Sidu Ponnappa
Apr 2, 2024
Building evals for applied AI tools for enterprise IT services workflows is a nontrivial problem.
The core issue is that evaluating an AI tool's performance in real-world workflows is inherently more complex than benchmarking the models themselves on established datasets.
Many factors contribute to this:
1. Complex workflows
Any real-world agent workflow will likely involve a sequence of steps, often leveraging different AI models and/or external APIs. If you wish to evaluate end-to-end performance, you need to understand how errors or biases in one step propagate and compound through the entire workflow.
Considering the black box that LLMs are, this is a hard problem. Also, modelling the interdependencies between workflow components is a real challenge due to the sheer number of moving parts.
2. Cascading effects
Updates to any underlying component (a language model, an API endpoint, programmatic control system) can have unpredictable effects on the overall workflow performance.
And isolating the root cause of performance degradation is a pain, as the issue can manifest several steps removed from the actual point of failure.
3. Existing benchmarks don't help much
Existing AI benchmarks focus on specific tasks (e.g., text classification, question answering) but do not capture the complexity of end-to-end enterprise workflows. And traditional model-centric metrics like context size, accuracy, F1-score, or perplexity will not adequately capture the business impact or UX improvements of an enterprise AI agent.
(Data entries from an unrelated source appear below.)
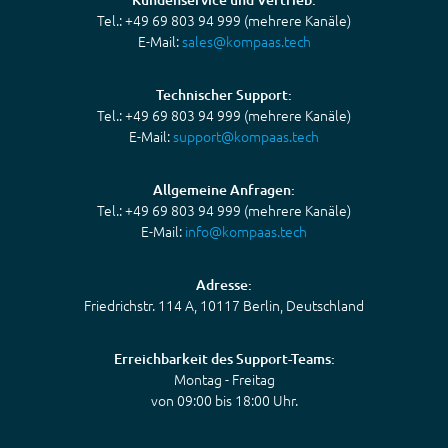
Tel.: +49 69 803 94 999 (mehrere Kanäle)
E-Mail:
sales@kompaas.tech
Technischer Support:
Tel.: +49 69 803 94 999 (mehrere Kanäle)
E-Mail:
support@kompaas.tech
Allgemeine Anfragen:
Tel.: +49 69 803 94 999 (mehrere Kanäle)
E-Mail:
info@kompaas.tech
Adresse:
Friedrichstr. 114 A, 10117 Berlin, Deutschland
Erreichbarkeit des Support-Teams:
Montag - Freitag
von 09:00 bis 18:00 Uhr.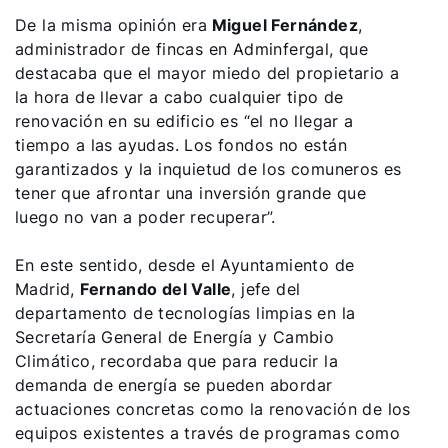
De la misma opinión era
Miguel Fernández
,
administrador de fincas en Adminfergal, que
destacaba que el mayor miedo del propietario a
la hora de llevar a cabo cualquier tipo de
renovación en su edificio es “el no llegar a
tiempo a las ayudas. Los fondos no están
garantizados y la inquietud de los comuneros es
tener que afrontar una inversión grande que
luego no van a poder recuperar”.
En este sentido, desde el Ayuntamiento de
Madrid,
Fernando del Valle
, jefe del
departamento de tecnologías limpias en la
Secretaría General de Energía y Cambio
Climático, recordaba que para reducir la
demanda de energía se pueden abordar
actuaciones concretas como la renovación de los
equipos existentes a través de programas como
So you need to define new evaluation metrics based on the specific enterprise use case, stakeholder requirements, and desired business outcomes. Metrics should consider factors like task completion rate, user satisfaction, operational efficiency, and cost savings — all very challenging to quantify and aggregate.
4. Bad controls
Recreating a production enterprise IT workflow's complex data pipelines, API interactions, and environmental conditions in a testing environment is NOT EASY.
You will have factors like data volume, distribution shifts, API rate limits, and network latency impacting performance, but they are difficult to accurately simulate.
To win, applied AI startups will need to figure out how to create evals in a way that
1. faithfully captures the job to be done with that particular workflow — including all the business context around it
2. signal performance on the right set of metrics that enterprise clients would love to see
Simply marketing SOTA capabilities at the model level isn't going to be enough.